One Premier League club that doesn’t want to be named uses what it calls a valuation calculator. This tool works out each player’s market value (MV), which accounts for natural biases like position, nationality, current team, and age, and compares it to their intrinsic value (IV), which evaluates their actual value-add on the field. In an industry in which teams can outperform rivals by buying and selling players smartly in the transfer market—something that you don’t see in other sports, like American football, for example—this tool can help both a selling club (by identifying players with high MV and low IV) and a buying club (by finding players with high IV and low MV).
Some clubs are more willing to talk about their use of data. FC Midtjylland has won the Danish league three times since 2014. The team says it’s down to the numbers: by signing undervalued players like midfielder Tim Sparv and hiring a set-piece coach and a throw-in coach, they gained a competitive advantage. Premier League clubs Brentford FC and Brighton & Hove Albion FC, both owned by men with backgrounds in the betting industry, use data to inform their decisions, as does the Red Bull conglomerate of clubs, to great success.
A few clubs in Europe have also started measuring intangible attributes that are harder to see, like resilience and composure. There are data apps to improve biomechanics, cognitive processing, and tactical performance. Chelsea, for example, measured the psychology of player performance by charting confidence, focus, and motivation-based actions through data.
On the field, this approach is transforming how the game is played: developing various, and better, routines for set pieces, such as corner kicks and spot kicks, provides teams with a clear opportunity to score more goals, as Tottenham Hotspur have done this season (a division-leading ten goals from corners in 15 games) since hiring set-piece specialist Gianni Vio. We also see this new thinking reflected in the rarity of a long-distance screamer shot scoring from outside the penalty area; as the numbers show, the optimal shooting location is nearer the goal, so the average shot distance has dropped. Not surprisingly, players have been told to shoot only when they are nearer the goal. Data is also changing how coaches are selected, as clubs hire tactics-specific coaches to fit their squad’s playing profile.

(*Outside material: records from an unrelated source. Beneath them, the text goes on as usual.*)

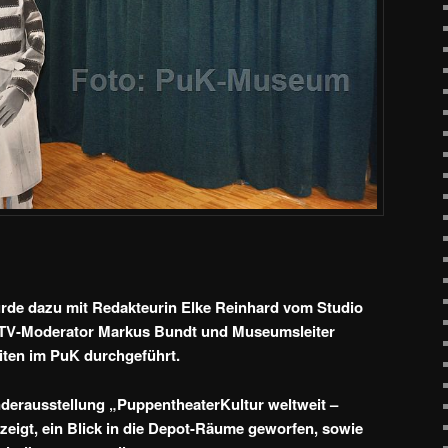
de dazu mit Redakteurin Elke Reinhard vom Studio
TV-Moderator Markus Bundt und Museumsleiter
iten im PuK durchgeführt.
onderausstellung „PuppentheaterKultur weltweit –
eigt, ein Blick in die Depot-Räume geworfen, sowie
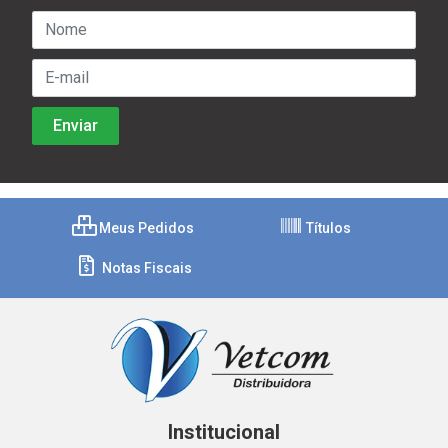
Meus Pedidos
Títulos
Notas Fiscais
Institucional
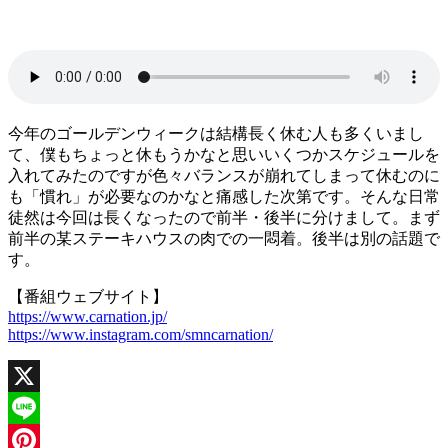
今年のゴールデンウィークは結構長く休む人も多くいまし
て、僕もちょっと休もうかなと思いいくつかスケジュールを
入れてみたのですが色々バランスが崩れてしまって休むのに
も「慣れ」が必要なのかなと痛感した次第です。そんな日常
徒然は今回は長くなったので前半・後半に分けまして。まず
前半の某ステーキハウスの肉での一悶着。後半は別の話題で
す。
【番組ウェブサイト】
https://www.carnation.jp/
https://www.instagram.com/smncarnation/
X
Line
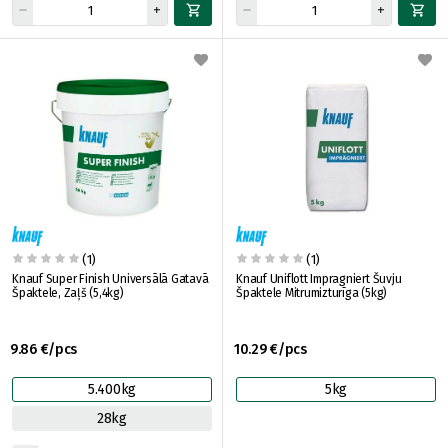
(1)
(1)
Knauf Super Finish Universālā Gatavā
Knauf Uniflott Impragniert Šuvju
Špaktele, Zaļš (5,4kg)
Špaktele Mitrumizturīga (5kg)
9.86 €/pcs
10.29 €/pcs
5.400kg
5kg
28kg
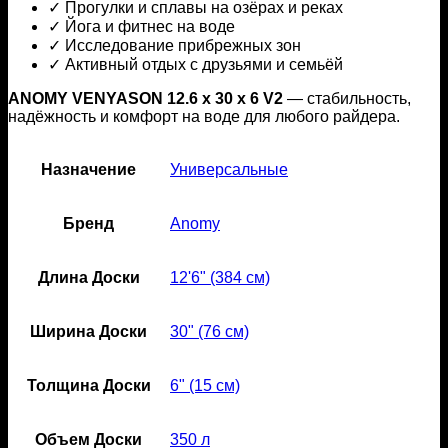
✓ Прогулки и сплавы на озёрах и реках
✓ Йога и фитнес на воде
✓ Исследование прибрежных зон
✓ Активный отдых с друзьями и семьёй
ANOMY VENYASON 12.6 x 30 x 6 V2
— стабильность,
надёжность и комфорт на воде для любого райдера.
Назначение
Универсальные
Бренд
Anomy
Длина Доски
12'6" (384 см)
Ширина Доски
30" (76 см)
Толщина Доски
6" (15 см)
Объем Доски
350 л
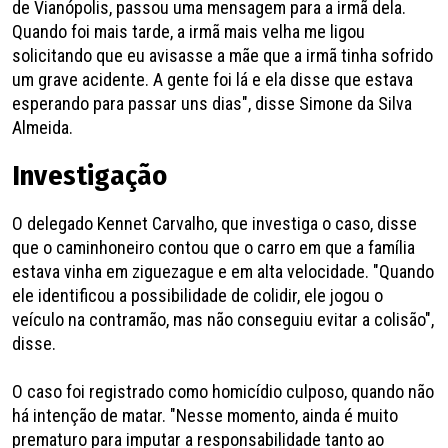
de Vianópolis, passou uma mensagem para a irmã dela.
Quando foi mais tarde, a irmã mais velha me ligou
solicitando que eu avisasse a mãe que a irmã tinha sofrido
um grave acidente. A gente foi lá e ela disse que estava
esperando para passar uns dias", disse Simone da Silva
Almeida.
Investigação
O delegado Kennet Carvalho, que investiga o caso, disse
que o caminhoneiro contou que o carro em que a família
estava vinha em ziguezague e em alta velocidade. "Quando
ele identificou a possibilidade de colidir, ele jogou o
veículo na contramão, mas não conseguiu evitar a colisão",
disse.
O caso foi registrado como homicídio culposo, quando não
há intenção de matar. "Nesse momento, ainda é muito
prematuro para imputar a responsabilidade tanto ao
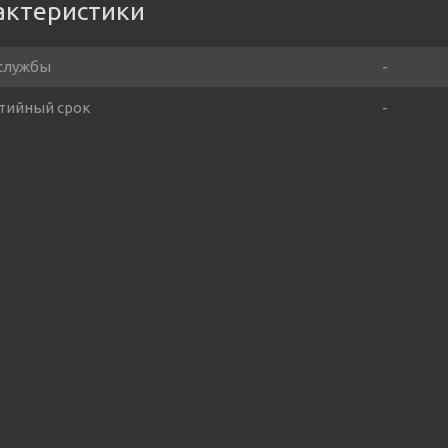
актеристики
службы
-
тийный срок
-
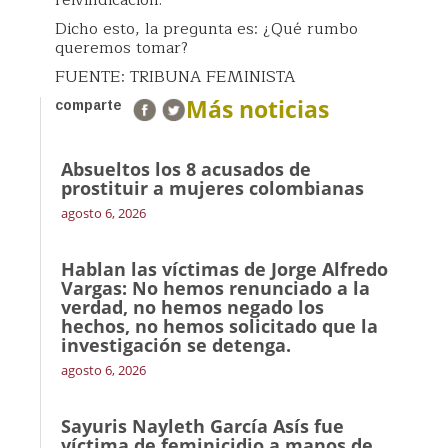
reivindicación.
Dicho esto, la pregunta es: ¿Qué rumbo
queremos tomar?
FUENTE: TRIBUNA FEMINISTA
Más noticias
comparte
Absueltos los 8 acusados de
prostituir a mujeres colombianas
agosto 6, 2026
Hablan las víctimas de Jorge Alfredo
Vargas: No hemos renunciado a la
verdad, no hemos negado los
hechos, no hemos solicitado que la
investigación se detenga.
agosto 6, 2026
Sayuris Nayleth García Asís fue
víctima de feminicidio a manos de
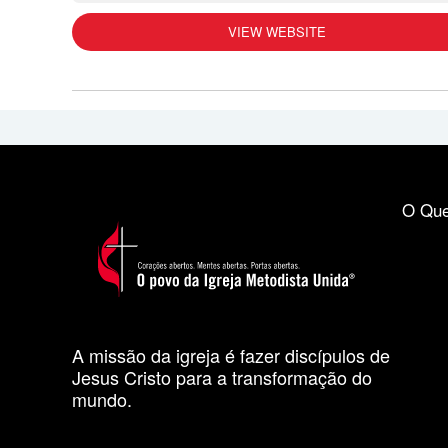
VIEW WEBSITE
O Que
A missão da igreja é fazer discípulos de
Jesus Cristo para a transformação do
mundo.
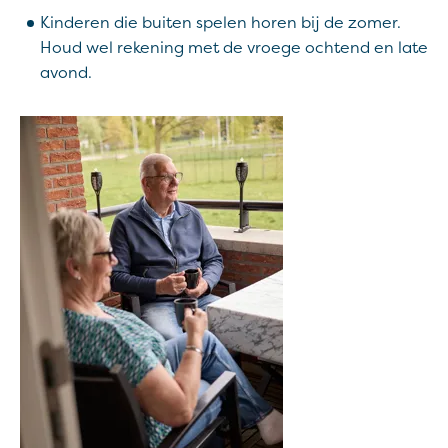
Kinderen die buiten spelen horen bij de zomer.
Houd wel rekening met de vroege ochtend en late
avond.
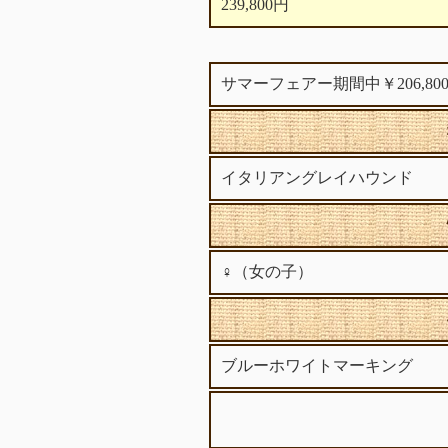
239,800円
サマーフェアー期間中￥206
イタリアングレイハウンド
♀（女の子）
ブルーホワイトマーキング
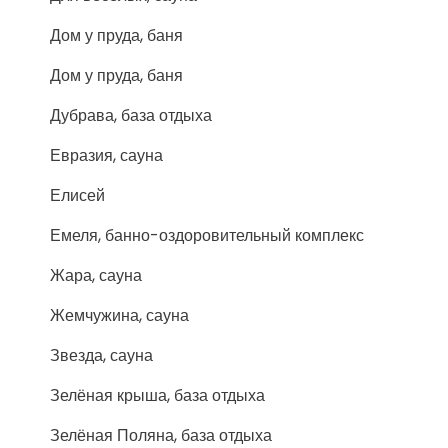
Дом у пруда, баня
Дом у пруда, баня
Дубрава, база отдыха
Евразия, сауна
Елисей
Емеля, банно-оздоровительный комплекс
Жара, сауна
Жемчужина, сауна
Звезда, сауна
Зелёная крыша, база отдыха
Зелёная Поляна, база отдыха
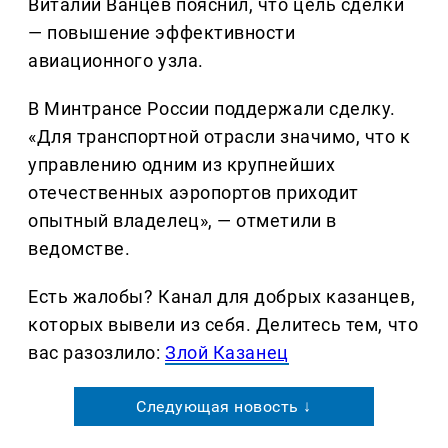
Виталий Ванцев пояснил, что цель сделки
— повышение эффективности
авиационного узла.
В Минтрансе России поддержали сделку.
«Для транспортной отрасли значимо, что к
управлению одним из крупнейших
отечественных аэропортов приходит
опытный владелец», — отметили в
ведомстве.
Есть жалобы? Канал для добрых казанцев,
которых вывели из себя. Делитеcь тем, что
вас разозлило:
Злой Казанец
Следующая новость ↓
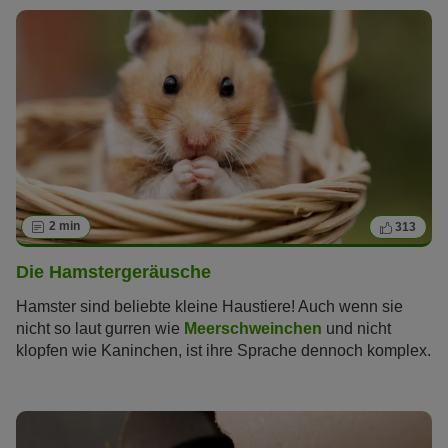
2 min
313
Die Hamstergeräusche
Hamster sind beliebte kleine Haustiere! Auch wenn sie
nicht so laut gurren wie
Meerschweinchen
und nicht
klopfen wie Kaninchen, ist ihre Sprache dennoch komplex.
Ein paar wenige Tipps werden Ihnen dabei helfen, die
Hamstergeräusche zu verstehen!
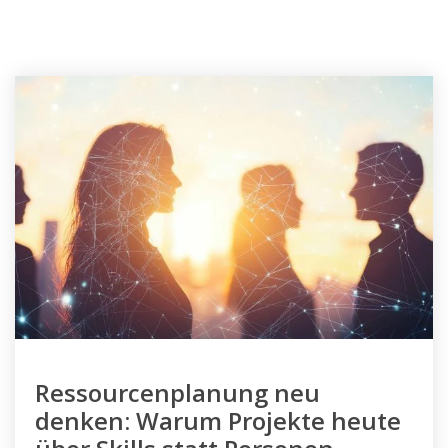
Ressourcenplanung neu
denken: Warum Projekte heute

Soccer is, of course, an emotional sport—it relies on instinct, passion, and character. So it’s natural that there would be a backlash to the data revolution. But for the best outcomes, there is room for both. As Ed Smith, ex-cricketer for England and former head selector for the national cricket team, writes in Making Decisions: Putting the Human Back in the Machine, “Rather than using data instead of human intelligence, the challenge is using data in tandem with the human dimension.” The goal for those using evidence-based decision-making is to use the data to help them understand the game better. Or, as soccer writer Ryan O’Hanlon puts it in his new book, Net Gains: Inside the Beautiful Game’s Analytics Revolution: “Once you think you’ve figured out the answer, someone else will find a better way to ask the question.”
Whether this new approach keeps the beautiful game beautiful is another question. Using data in football, and indeed life, won’t change opinions and shouldn’t preclude human judgment; the point is to find the right data to make the best decisions. And in football, as in life, the game is still searching for the right numbers.